On Sun, 2009-07-05 at 01:20 +0200, Sandor Geller wrote:
Hi,
When lsof shows something as (deleted) that doesn't mean that the app which keeps the fd open knows that the file/socket/whatever has been deleted, quite the contrary. If the app which listens on the socket is still running then nothing happens, syslog-ng forwards the logs and the app receives them. If the listening app exits then syslog-ng detects it and gives messages like this:
EOF occurred while idle; fd='17' Connection broken; time_reopen='120'
So my guess is that you simply deleted/recreated the socket, but didn't terminate the listener.
Ah, I've just realised that your app isn't listening on a socket at all. You're using a named pipe instead. This makes things somewhat more complicated because pipes are handled/backed up by the kernel. Syslog-ng opens pipes in RW mode, so on linux it can read/write to pipes even when there is nothing writing/reading on the other end. The kernel sends SIGPIPE in this case but syslog-ng ignores SIGPIPE. This means that syslog-ng doesn't detect problems with pipes.
The assumption that syslog-ng uses regarding named pipes is as follows: 1) the named pipe can be created either by syslog-ng, or the application reading it 2) the named pipe exists continously, e.g. it does not get created 3) it does not matter if the reader gets stopped, the contents of the named pipe remain in kernel memory (until the reader is restarted) 4) if the pipe buffer becomes full in the kernel, syslog-ng will either enable flow-control or start dropping messages. So the basic model is that you create the named pipe once, and your application never removes it, it just opens it in O_RDONLY mode. Recent versions of syslog-ng (in 3.0) can even create named pipes on their own without having to do that before starting syslog-ng.

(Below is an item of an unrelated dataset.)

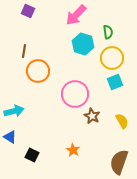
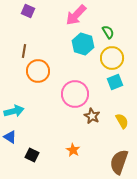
green semicircle: rotated 24 degrees counterclockwise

If the pipe gets removed and the reading side vanishes than the pipe destination has just became a sinkhole.
Of course only after the kernel buffer fills up. Basically you only have time to restart your reader, if the traffic is high, and the reader is not present, then syslog-ng may start flow-controlling/dropping messages.
time_reap could help when there is no activity, however in syslog-ng 2.0 and 2.1 time_reap works only for real files, not for named pipes. The cause of this is that cfg-grammar.l sets the AFFILE_NO_EXPAND flag for pipes:
dest_afpipe_params : string { last_driver = affile_dd_new($1, AFFILE_NO_EXPAND | AFFILE_PIPE); free($1); last_writer_options = &((AFFileDestDriver *) last_driver)->writer_options; last_writer_options->flush_lines = 0; } dest_afpipe_options { $$ = last_driver; } ;
and affile.c contains a conditional in the reap setup code:
if ((self->flags & AFFILE_NO_EXPAND) == 0) { self->reap_timer = g_timeout_add_full(G_PRIORITY_DEFAULT, self->time_reap * 1000 / 2, affile_dd_reap, self, NULL); self->writer_hash = persist_config_fetch(persist, affile_dd_format_persist_name(self)); if (self->writer_hash) g_hash_table_foreach(self->writer_hash, affile_dd_reuse_writer, self); } else { self->writer = persist_config_fetch(persist, affile_dd_format_persist_name(self)); if (self->writer) { affile_dw_set_owner(self->writer, self); log_pipe_init(&self->writer->super, NULL, NULL); } }
So although I think pipes should get reaped as well, this won't happen. BTW this has been fixed in syslog-ng 3: the AFFILE_NO_EXPAND flag has been removed from the pipe setup code to allow using pipe names containing macros. A side-effect of this change is that pipes could get reaped as well.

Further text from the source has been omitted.